30.5.2.2.2 With Custom Resource Modifications

def attend_clinic(self, patient):
    self.arrival = self.env.now
    self.event_log.append( 
        {'patient': patient.identifier, 
            'pathway': 'Simplest', 
            'event_type': 'arrival_departure', 
            # you must use this event name for arrival events
            'event': 'arrival',  
            'time': self.env.now} 
    ) 

    # request examination resource
    start_wait = self.env.now
    self.event_log.append( 
        {'patient': patient.identifier, 
            'pathway': 'Simplest', 
            # for a queue, you can define your chosen event name
            'event': 'treatment_wait_begins', 
            'event_type': 'queue', 
            'time': self.env.now} 
    ) 

    # Seize a treatment resource when available
    treatment_resource = yield self.treatment_cubicles.get() 

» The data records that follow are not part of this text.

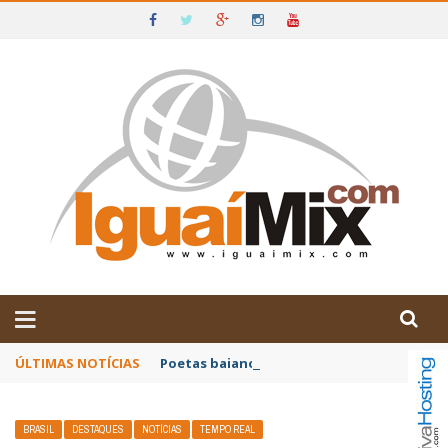
DE IGUAÍ E SUDOESTE DA BAHIA
ÚLTIMAS NOTÍCIAS
Poetas baianos representam o Brasil no XX
BRASIL
DESTAQUES
NOTÍCIAS
TEMPO REAL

    # record the waiting time for registration
    self.wait_treat = self.env.now - start_wait
    self.event_log.append( 
        {'patient': patient.identifier, 
            'pathway': 'Simplest', 
            'event': 'treatment_begins', 
            # for a resource_use, you can define your chosen event name
            'event_type': 'resource_use', 
            'time': self.env.now, 
            # grab the resource id from the treatment_resource requested
            'resource_id': treatment_resource.id_attribute 
            } 
    ) 

    # sample treatment duration
    self.treat_duration = self.treat_dist.sample()
    yield self.env.timeout(self.treat_duration)

    self.event_log.append( 
        {'patient': patient.identifier, 
            'pathway': 'Simplest', 
            # for a resource_use_end, you can define your chosen event name
            'event': 'treatment_complete', 
            'event_type': 'resource_use_end', 
            'time': self.env.now, 
            'resource_id': treatment_resource.id_attribute} 
    ) 

    # Resource is no longer in use, so put it back in the store 
    self.treatment_cubicles.put(treatment_resource) 

    # total time in system
    self.total_time = self.env.now - self.arrival
    self.event_log.append( 
        {'patient': patient.identifier, 
        'pathway': 'Simplest', 
        'event': 'depart', # you must use this event name for departure events 
        'event_type': 'arrival_departure', 
        'time': self.env.now} 
    )

30.6 Summary

In this chapter, we have demonstrated just a few of the things you can do with event logs, and how you can efficiently add them to an existing model.

In the rest of this section, we will dive deeper into some reproducible snippets and patterns to help you generate useful outputs from event logs, as well as a deeper dive into turning these into process maps with bupaR and animations with vidigi.